Despite increased revenue, First Solar, Inc. (Nasdaq: FSLR) reported a smaller profit (quarter-to-quarter) for 2Q10–but still topped Wall Street expectations.

Quarterly net sales were $587.9 million, up 12% from $525.9 million in 2Q09, due to increased production volumes and systems revenue, partially offset by a decline in pricing and lower euro exchange rates. 2Q10 net sales increased $19.9 million from 1Q10, primarily due to increased turnkey system sales.

2Q net income per share was $1.84, down from $2.11 in 2Q09 and down from $2.00 in 1Q10. Year over year, the declines were primarily driven by lower module average selling prices, and higher operating expenses that were partially offset by increased module production and lower module cost per watt.

Analysts had expected earnings of $1.61 per share, on revenue of $545.4 million, according to Thomson Reuters I/B/E/S.

Quarter over quarter, the declines were primarily driven by higher operating expenses, the company said.

PV module manufacturing cost was reduced to $0.76/watt, down $0.05 from the prior quarter and 13% year over year.
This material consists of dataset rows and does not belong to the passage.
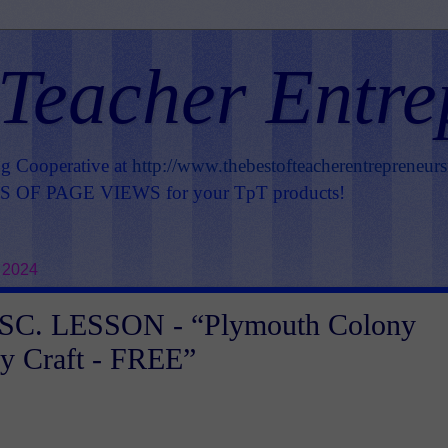
 Teacher Entre
ng Cooperative at
http://www.thebestofteacherentrepreneur
OF PAGE VIEWS for your TpT products!
 2024
C. LESSON - “Plymouth Colony
y Craft - FREE”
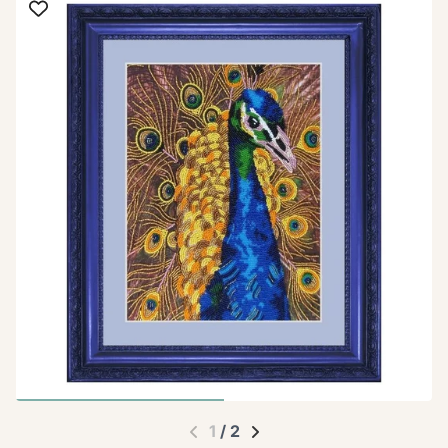
1
/
2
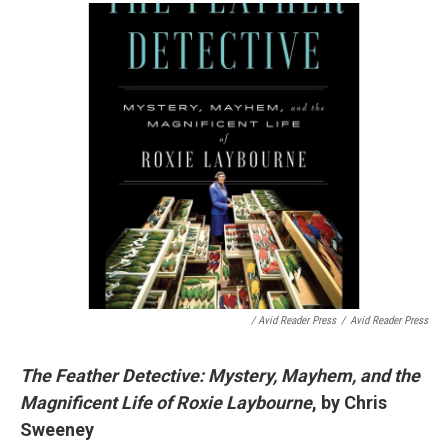
/ Avid Reader Press
/
Avid Reader Press
The Feather Detective: Mystery, Mayhem, and the
Magnificent Life of Roxie Laybourne
, by Chris
Sweeney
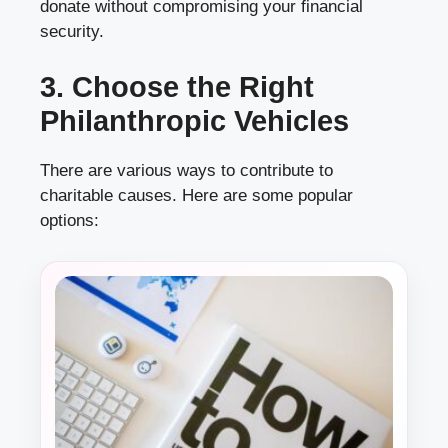
donate without compromising your financial
security.
3. Choose the Right
Philanthropic Vehicles
There are various ways to contribute to
charitable causes. Here are some popular
options:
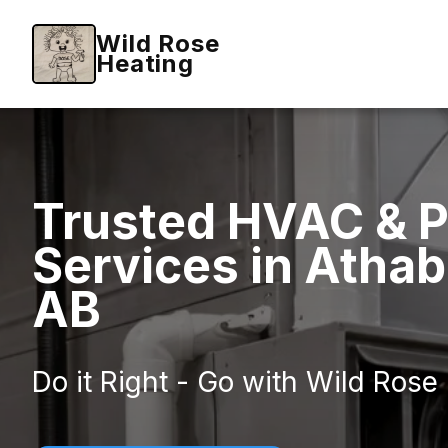
Wild Rose
Heating
Trusted HVAC & 
Services in Atha
AB
Do it Right - Go with Wild Rose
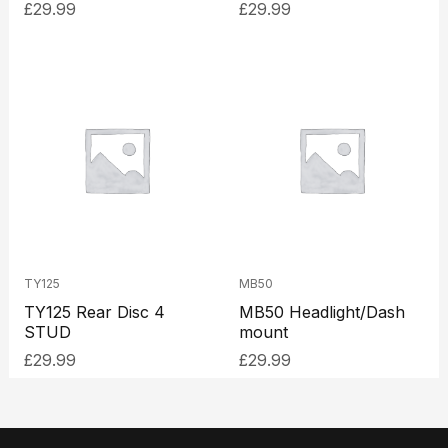
£
29.99
£
29.99
TY125
MB50
TY125 Rear Disc 4
MB50 Headlight/Dash
STUD
mount
£
29.99
£
29.99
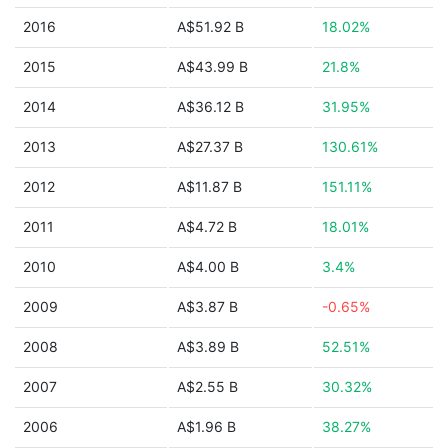
2016
A$51.92 B
18.02%
2015
A$43.99 B
21.8%
2014
A$36.12 B
31.95%
2013
A$27.37 B
130.61%
2012
A$11.87 B
151.11%
2011
A$4.72 B
18.01%
2010
A$4.00 B
3.4%
2009
A$3.87 B
-0.65%
2008
A$3.89 B
52.51%
2007
A$2.55 B
30.32%
2006
A$1.96 B
38.27%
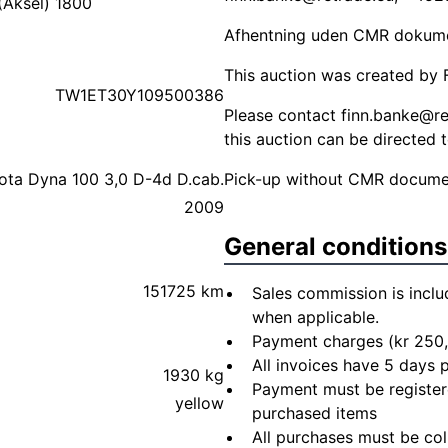
(Aksel) 1800
Afhentning uden CMR dokument
This auction was created by F
TW1ET30Y109500386
Please contact
finn.banke@re
this auction can be directed 
ota Dyna 100 3,0 D-4d D.cab.
Pick-up without CMR document
2009
General conditions
151725 km
Sales commission is inclu
when applicable.
Payment charges (kr 250,
All invoices have 5 days
1930 kg
Payment must be registere
yellow
purchased items
All purchases must be col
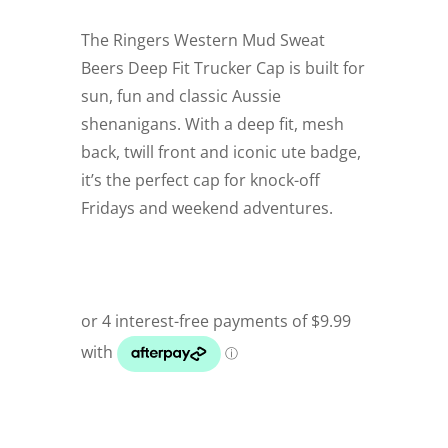
The Ringers Western Mud Sweat
Beers Deep Fit Trucker Cap is built for
sun, fun and classic Aussie
shenanigans. With a deep fit, mesh
back, twill front and iconic ute badge,
it’s the perfect cap for knock-off
Fridays and weekend adventures.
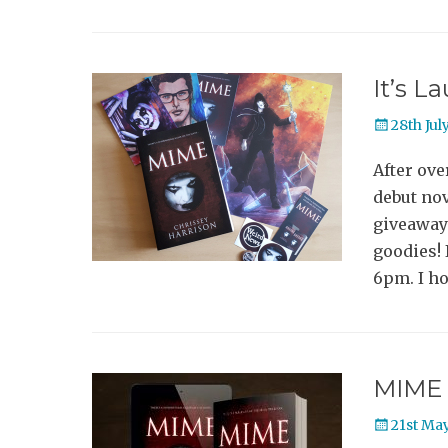
It’s L
Posted
28th Jul
on
After ove
debut nov
giveaway 
goodies! 
6pm. I ho
MIME 
Posted
21st Ma
on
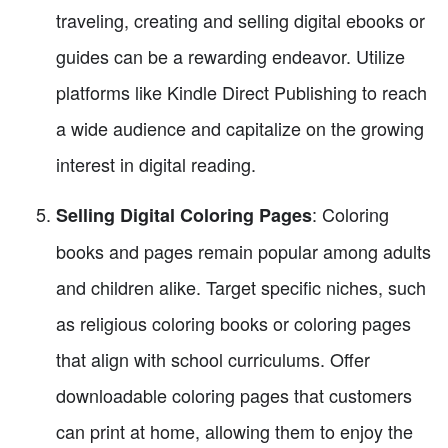
traveling, creating and selling digital ebooks or
guides can be a rewarding endeavor. Utilize
platforms like Kindle Direct Publishing to reach
a wide audience and capitalize on the growing
interest in digital reading.
: Coloring
Selling Digital Coloring Pages
books and pages remain popular among adults
and children alike. Target specific niches, such
as religious coloring books or coloring pages
that align with school curriculums. Offer
downloadable coloring pages that customers
can print at home, allowing them to enjoy the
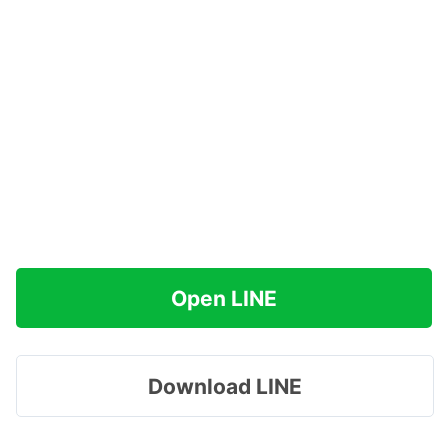
Open LINE
Download LINE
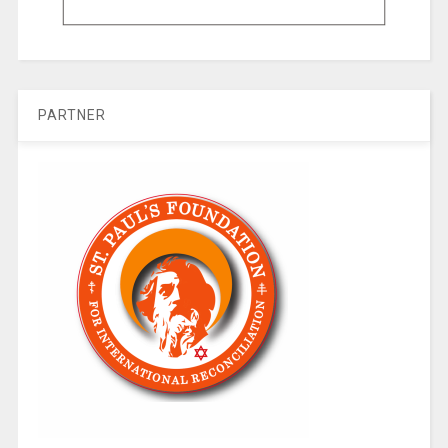
PARTNER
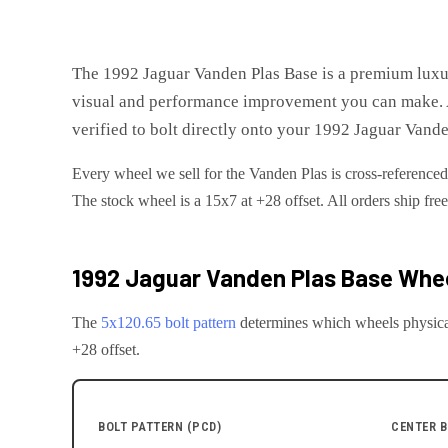
The
1992 Jaguar Vanden Plas Base
is
a premium luxu
visual and performance improvement you can make. A
verified to bolt directly onto your
1992 Jaguar Vande
Every wheel we sell for the
Vanden Plas
is cross-referenced
The stock wheel is a 15x7 at +28 offset.
All orders ship fre
1992 Jaguar Vanden Plas Base
Whee
The
5x120.65
bolt pattern
determines which wheels physica
+28 offset.
BOLT PATTERN (PCD)
CENTER B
Annual throughput per line was up 6% quarter over quarter to 59 megawatts (MW). This increases announced or operating capacity from 2.1 to 2.2 gigawatts (GW) by 2012.

For 2010, First Solar forecasts net sales of $2.5 to $2.6 billion, reflecting reallocation of module capacity from its systems business to meet stronger module demand by our European customers. Earnings per fully diluted share are increased to a projected range of $7.00 to $7.40.

Total capital spending is projected to be $575 to $625 million. The company expects to generate $575 to $625 million of operating cash flow. 

First Solar CEO Rob Gillette said he expects demand to remain strong in 2011, despite recent reports to the contrary. "The global market is very strong in 2010, and we expect it to continue into 2011," Gillette told a conference call.